* [ABOUT THIS EXERCISE] Return every record below exactly as given, images excluded.

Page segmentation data
<<<<

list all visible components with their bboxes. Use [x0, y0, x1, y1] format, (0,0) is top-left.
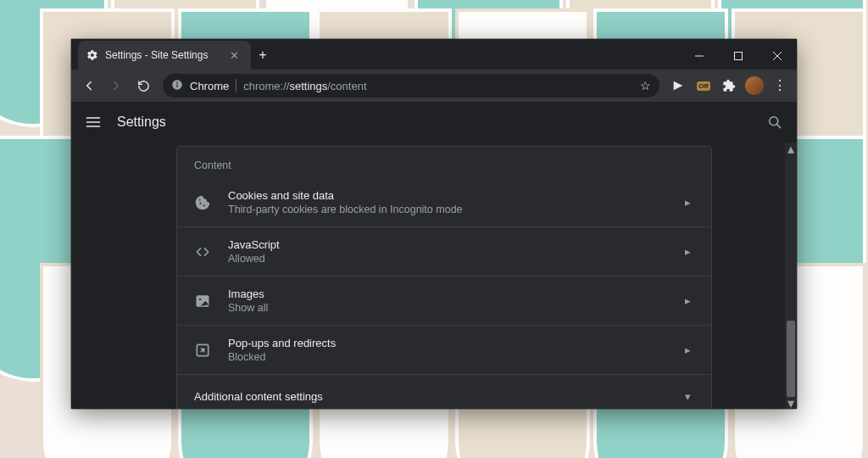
- new-tab-button[interactable]: +: [251, 46, 275, 63]
- omnibox-scheme: Chrome: [190, 80, 229, 92]
- chevron-right-icon: ▸: [682, 196, 694, 209]
- reload-button[interactable]: [131, 73, 156, 98]
- scrollbar-thumb[interactable]: [787, 321, 795, 397]
- row-subtitle: Allowed: [228, 253, 682, 265]
- row-subtitle: Blocked: [228, 351, 682, 363]
- svg-point-9: [199, 202, 201, 204]
- section-title-content: Content: [177, 147, 711, 178]
- omnibox-url: chrome://settings/content: [243, 80, 366, 92]
- scrollbar-up-arrow[interactable]: ▴: [785, 142, 797, 154]
- svg-point-13: [199, 298, 202, 300]
- browser-tab[interactable]: Settings - Site Settings ✕: [78, 41, 251, 70]
- address-bar[interactable]: Chrome chrome://settings/content ☆: [163, 74, 659, 98]
- row-title: Pop-ups and redirects: [228, 337, 682, 349]
- chevron-right-icon: ▸: [682, 294, 694, 307]
- hamburger-menu-icon[interactable]: [85, 114, 102, 131]
- svg-line-8: [777, 125, 781, 128]
- content-settings-card: Content Cookies and site data Third-part…: [176, 146, 712, 409]
- content-area: Content Cookies and site data Third-part…: [71, 142, 797, 409]
- window-controls: [680, 42, 797, 70]
- maximize-button[interactable]: [719, 42, 758, 70]
- chrome-menu-button[interactable]: ⋮: [768, 79, 792, 92]
- chevron-down-icon: ▾: [682, 390, 694, 403]
- minimize-button[interactable]: [680, 42, 719, 70]
- image-icon: [194, 293, 211, 310]
- cookie-icon: [194, 194, 211, 211]
- svg-rect-6: [176, 84, 177, 87]
- extension-icon-1[interactable]: [666, 74, 690, 98]
- svg-rect-1: [735, 53, 743, 60]
- titlebar: Settings - Site Settings ✕ +: [71, 39, 797, 70]
- tab-gear-icon: [86, 49, 98, 61]
- site-info-icon[interactable]: [171, 79, 183, 93]
- svg-point-5: [176, 81, 178, 83]
- close-window-button[interactable]: [758, 42, 797, 70]
- row-popups[interactable]: Pop-ups and redirects Blocked ▸: [177, 325, 711, 374]
- row-subtitle: Show all: [228, 302, 682, 314]
- row-images[interactable]: Images Show all ▸: [177, 276, 711, 325]
- extensions-puzzle-icon[interactable]: [717, 74, 741, 98]
- row-subtitle: Third-party cookies are blocked in Incog…: [228, 204, 682, 215]
- back-button[interactable]: [76, 73, 102, 98]
- row-additional-content-settings[interactable]: Additional content settings ▾: [177, 374, 711, 409]
- tab-close-button[interactable]: ✕: [226, 48, 242, 63]
- extension-icon-2[interactable]: Off: [692, 74, 715, 98]
- forward-button[interactable]: [103, 73, 129, 98]
- scrollbar[interactable]: ▴ ▾: [785, 142, 797, 409]
- code-icon: [194, 243, 211, 260]
- chevron-right-icon: ▸: [682, 245, 694, 258]
- chevron-right-icon: ▸: [682, 344, 694, 356]
- chrome-window: Settings - Site Settings ✕ + Chrome c: [71, 39, 797, 409]
- bookmark-star-icon[interactable]: ☆: [640, 79, 651, 92]
- tab-title: Settings - Site Settings: [105, 49, 220, 61]
- row-cookies[interactable]: Cookies and site data Third-party cookie…: [177, 178, 711, 226]
- row-javascript[interactable]: JavaScript Allowed ▸: [177, 226, 711, 276]
- page-title: Settings: [117, 114, 166, 130]
- row-title: JavaScript: [228, 238, 682, 251]
- row-title: Cookies and site data: [228, 189, 682, 202]
- row-title: Additional content settings: [194, 390, 682, 403]
- svg-point-10: [203, 204, 205, 206]
- profile-avatar[interactable]: [743, 74, 766, 98]
- omnibox-separator: [236, 79, 236, 92]
- svg-point-11: [199, 198, 201, 200]
- search-settings-icon[interactable]: [766, 114, 783, 131]
- row-title: Images: [228, 288, 682, 300]
- toolbar: Chrome chrome://settings/content ☆ Off ⋮: [71, 70, 797, 102]
- scrollbar-down-arrow[interactable]: ▾: [785, 397, 797, 409]
- settings-header: Settings: [71, 102, 797, 142]
- popup-icon: [194, 342, 211, 359]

>>>>

* [ANSWER]
list all visible components with their bboxes. Use [x0, y0, x1, y1] format, (0,0) is top-left.
- new-tab-button[interactable]: +: [251, 46, 275, 63]
- omnibox-scheme: Chrome: [190, 80, 229, 92]
- chevron-right-icon: ▸: [682, 196, 694, 209]
- reload-button[interactable]: [131, 73, 156, 98]
- scrollbar-thumb[interactable]: [787, 321, 795, 397]
- row-subtitle: Allowed: [228, 253, 682, 265]
- row-subtitle: Blocked: [228, 351, 682, 363]
- svg-point-9: [199, 202, 201, 204]
- section-title-content: Content: [177, 147, 711, 178]
- omnibox-url: chrome://settings/content: [243, 80, 366, 92]
- scrollbar-up-arrow[interactable]: ▴: [785, 142, 797, 154]
- svg-point-13: [199, 298, 202, 300]
- browser-tab[interactable]: Settings - Site Settings ✕: [78, 41, 251, 70]
- address-bar[interactable]: Chrome chrome://settings/content ☆: [163, 74, 659, 98]
- row-title: Pop-ups and redirects: [228, 337, 682, 349]
- chevron-right-icon: ▸: [682, 294, 694, 307]
- hamburger-menu-icon[interactable]: [85, 114, 102, 131]
- svg-line-8: [777, 125, 781, 128]
- content-settings-card: Content Cookies and site data Third-part…: [176, 146, 712, 409]
- content-area: Content Cookies and site data Third-part…: [71, 142, 797, 409]
- window-controls: [680, 42, 797, 70]
- maximize-button[interactable]: [719, 42, 758, 70]
- chrome-menu-button[interactable]: ⋮: [768, 79, 792, 92]
- chevron-down-icon: ▾: [682, 390, 694, 403]
- minimize-button[interactable]: [680, 42, 719, 70]
- image-icon: [194, 293, 211, 310]
- cookie-icon: [194, 194, 211, 211]
- svg-rect-6: [176, 84, 177, 87]
- extension-icon-1[interactable]: [666, 74, 690, 98]
- svg-rect-1: [735, 53, 743, 60]
- titlebar: Settings - Site Settings ✕ +: [71, 39, 797, 70]
- tab-gear-icon: [86, 49, 98, 61]
- site-info-icon[interactable]: [171, 79, 183, 93]
- svg-point-5: [176, 81, 178, 83]
- close-window-button[interactable]: [758, 42, 797, 70]
- row-popups[interactable]: Pop-ups and redirects Blocked ▸: [177, 325, 711, 374]
- row-subtitle: Show all: [228, 302, 682, 314]
- row-images[interactable]: Images Show all ▸: [177, 276, 711, 325]
- extensions-puzzle-icon[interactable]: [717, 74, 741, 98]
- row-subtitle: Third-party cookies are blocked in Incog…: [228, 204, 682, 215]
- back-button[interactable]: [76, 73, 102, 98]
- row-additional-content-settings[interactable]: Additional content settings ▾: [177, 374, 711, 409]
- tab-close-button[interactable]: ✕: [226, 48, 242, 63]
- extension-icon-2[interactable]: Off: [692, 74, 715, 98]
- forward-button[interactable]: [103, 73, 129, 98]
- scrollbar[interactable]: ▴ ▾: [785, 142, 797, 409]
- code-icon: [194, 243, 211, 260]
- chevron-right-icon: ▸: [682, 245, 694, 258]
- chevron-right-icon: ▸: [682, 344, 694, 356]
- chrome-window: Settings - Site Settings ✕ + Chrome c: [71, 39, 797, 409]
- bookmark-star-icon[interactable]: ☆: [640, 79, 651, 92]
- tab-title: Settings - Site Settings: [105, 49, 220, 61]
- row-cookies[interactable]: Cookies and site data Third-party cookie…: [177, 178, 711, 226]
- row-javascript[interactable]: JavaScript Allowed ▸: [177, 226, 711, 276]
- page-title: Settings: [117, 114, 166, 130]
- row-title: JavaScript: [228, 238, 682, 251]
- row-title: Cookies and site data: [228, 189, 682, 202]
- row-title: Additional content settings: [194, 390, 682, 403]
- svg-point-10: [203, 204, 205, 206]
- profile-avatar[interactable]: [743, 74, 766, 98]
- omnibox-separator: [236, 79, 236, 92]
- svg-point-11: [199, 198, 201, 200]
- search-settings-icon[interactable]: [766, 114, 783, 131]
- row-title: Images: [228, 288, 682, 300]
- toolbar: Chrome chrome://settings/content ☆ Off ⋮: [71, 70, 797, 102]
- scrollbar-down-arrow[interactable]: ▾: [785, 397, 797, 409]
- settings-header: Settings: [71, 102, 797, 142]
- popup-icon: [194, 342, 211, 359]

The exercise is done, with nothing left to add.